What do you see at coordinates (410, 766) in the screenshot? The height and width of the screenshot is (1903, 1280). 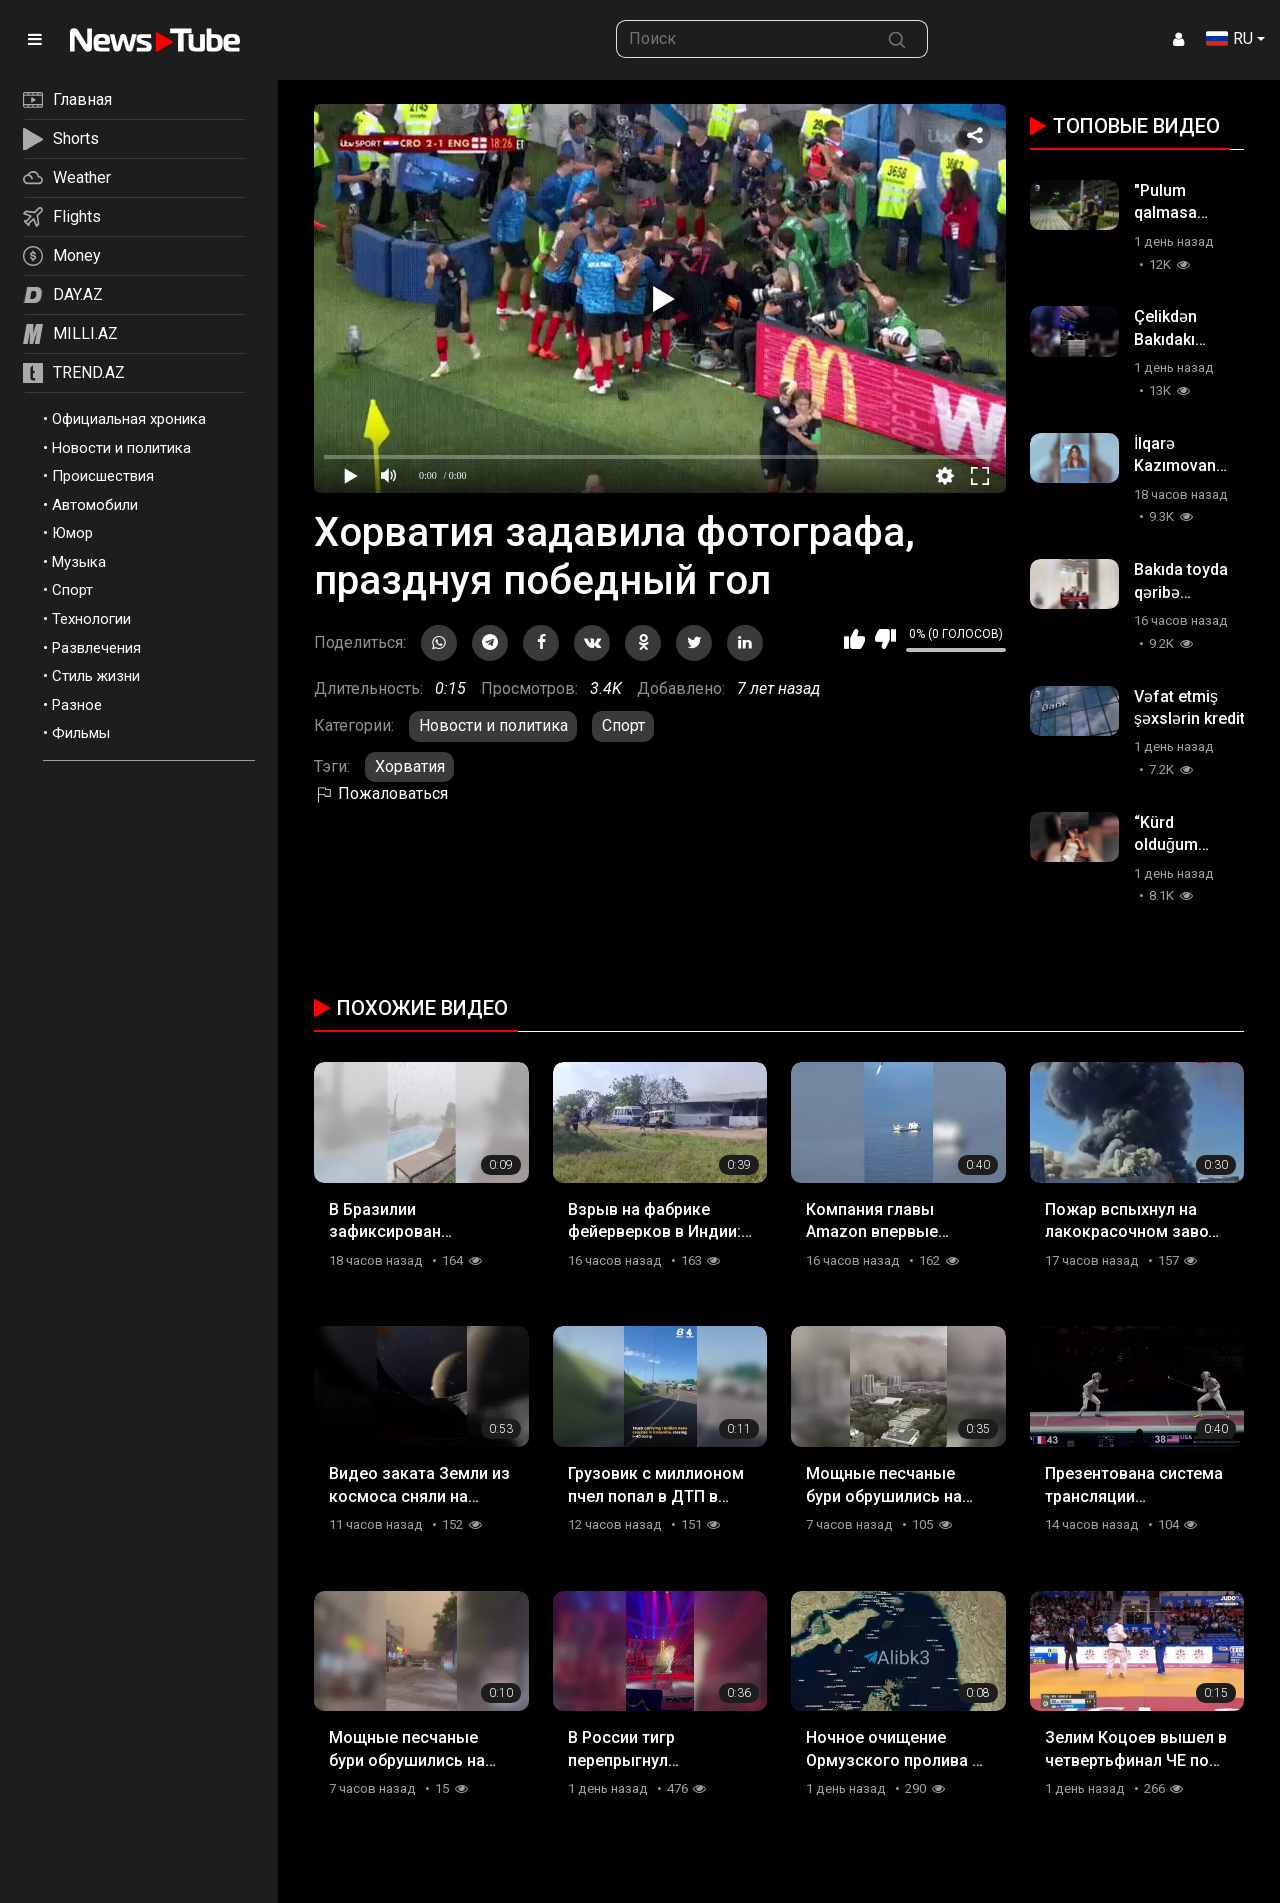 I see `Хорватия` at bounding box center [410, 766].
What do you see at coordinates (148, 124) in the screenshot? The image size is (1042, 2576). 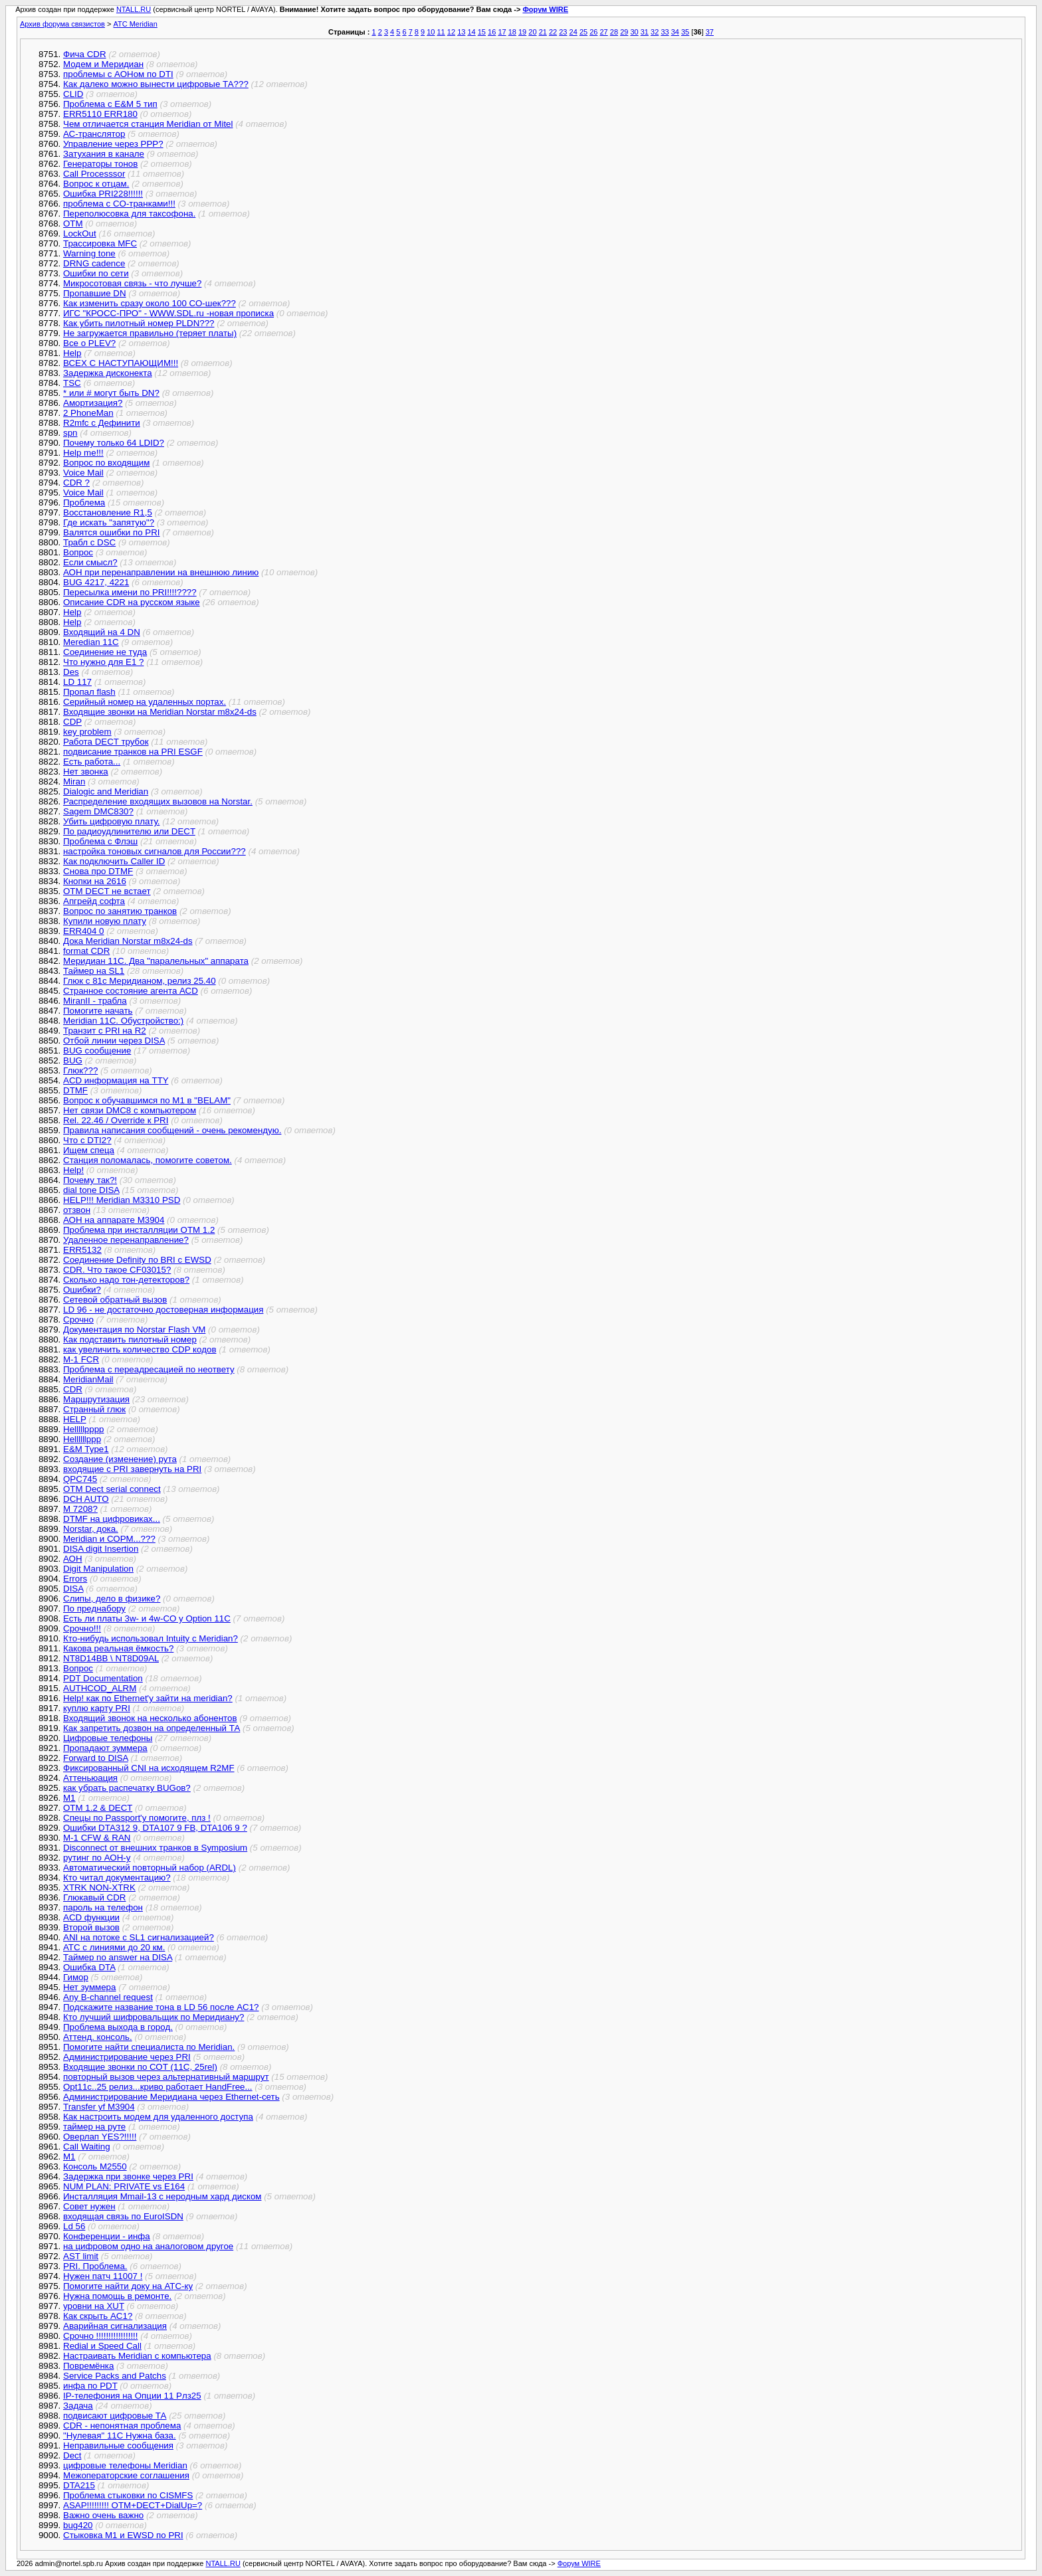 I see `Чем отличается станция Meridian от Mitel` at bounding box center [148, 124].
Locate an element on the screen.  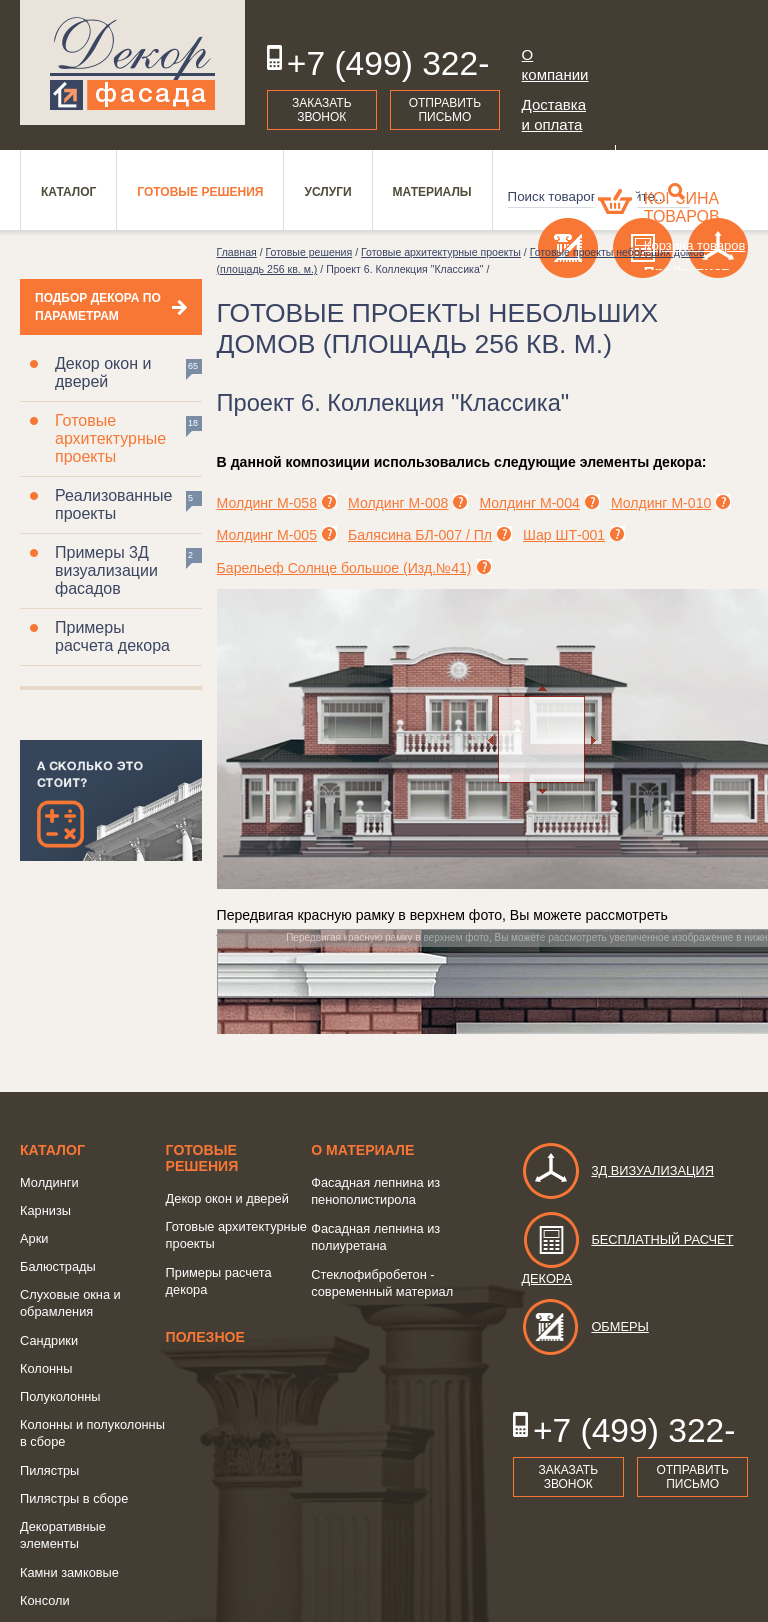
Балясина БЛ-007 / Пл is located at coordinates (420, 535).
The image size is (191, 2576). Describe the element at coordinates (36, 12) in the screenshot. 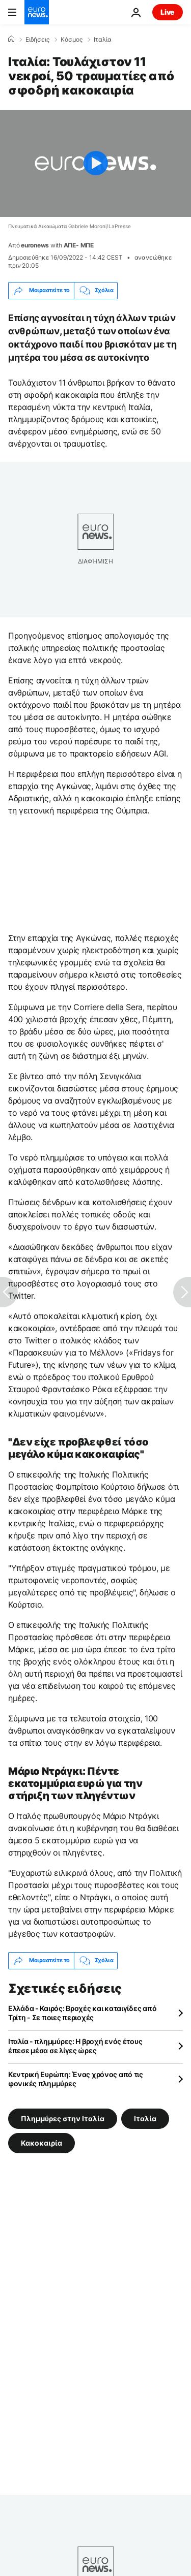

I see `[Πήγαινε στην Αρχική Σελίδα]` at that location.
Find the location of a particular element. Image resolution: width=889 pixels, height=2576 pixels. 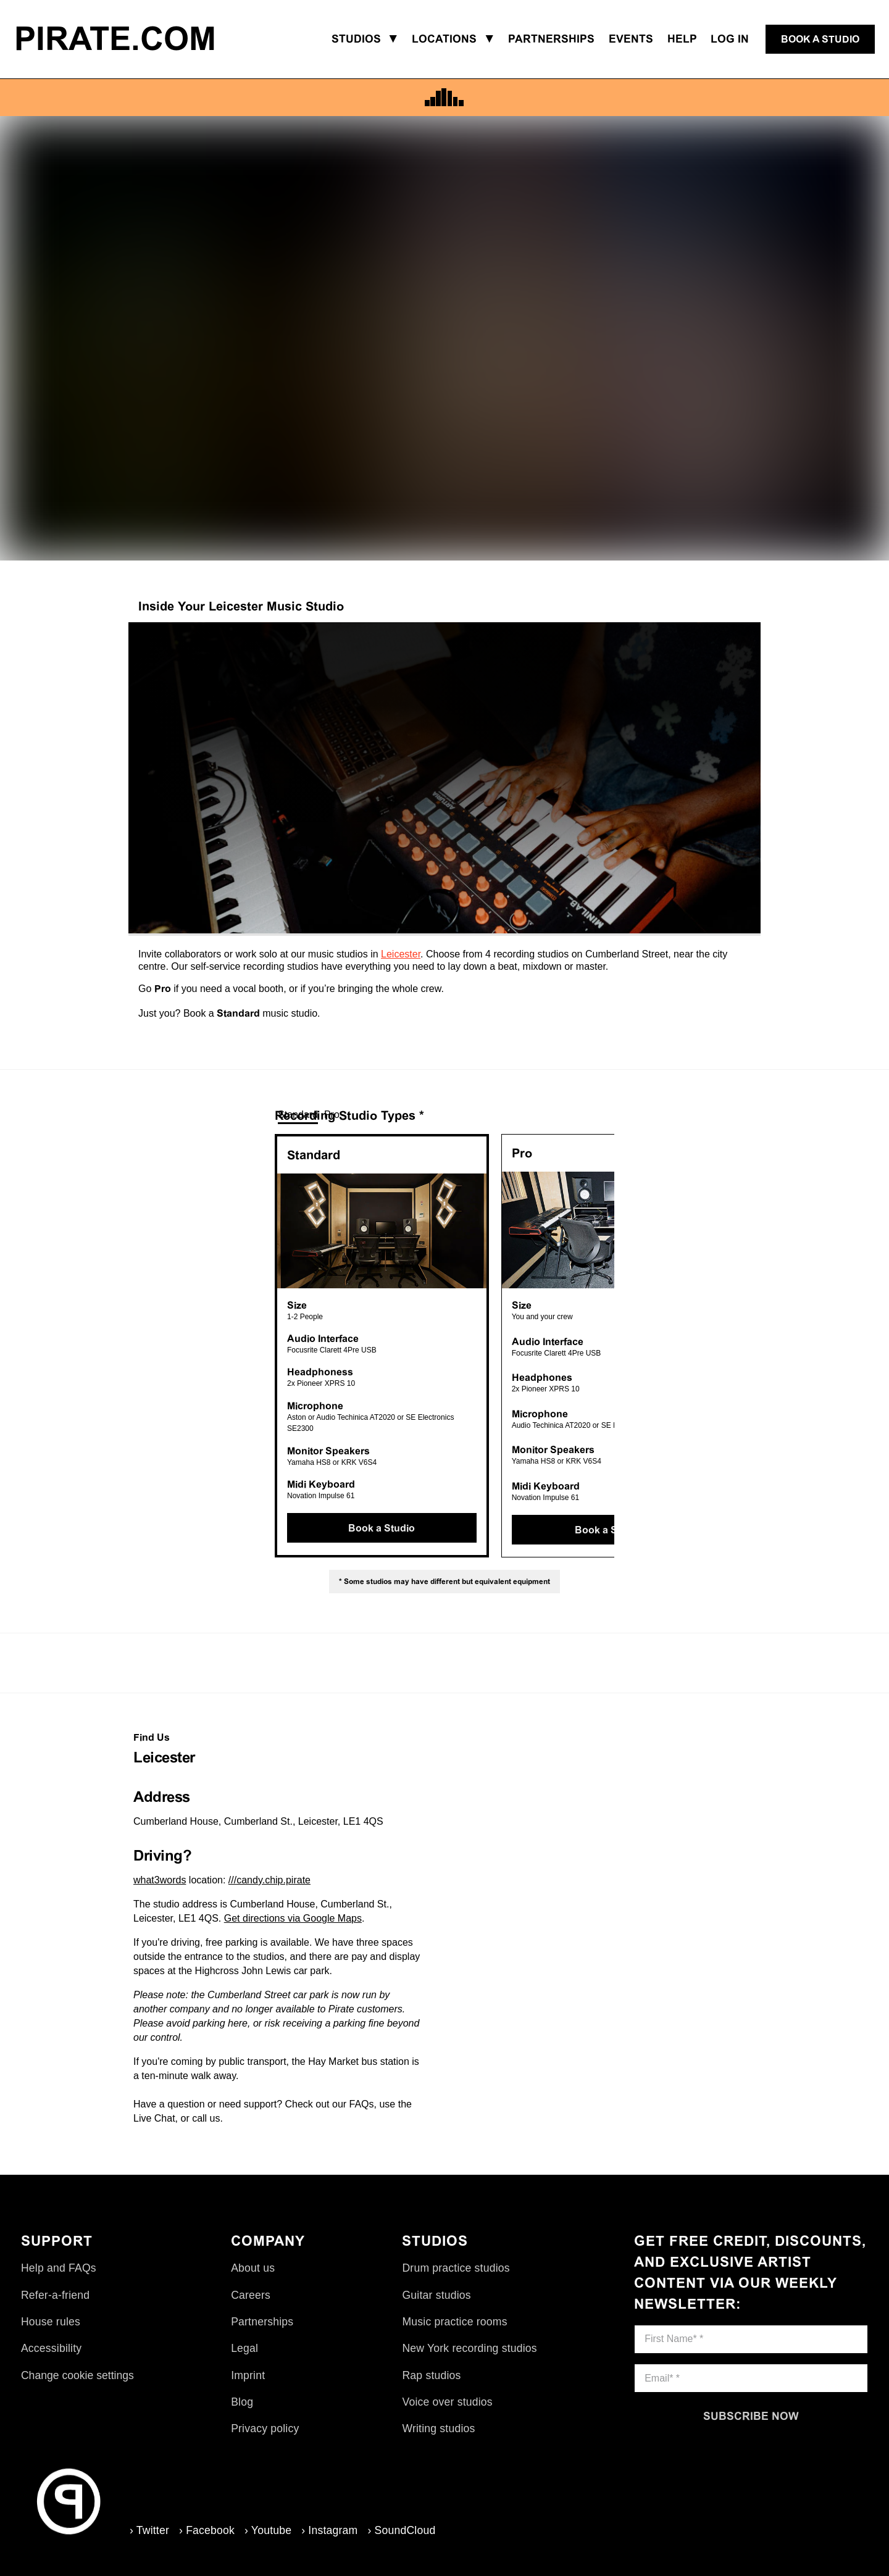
++++++++++++++++++++
§ WHAT IS NEEDED
Please reproduce only the lines from the one holding "Locate an element on the screen." through the final line of the listing above, both included, with each picture left out.

§ ANSWER FOR THIS EXERCISE
Locate an element on the screen.  
Балясина БЛ-007 / Пл is located at coordinates (420, 535).
The image size is (191, 2576). Describe the element at coordinates (36, 12) in the screenshot. 

I see `[Πήγαινε στην Αρχική Σελίδα]` at that location.
Find the location of a particular element. Image resolution: width=889 pixels, height=2576 pixels. 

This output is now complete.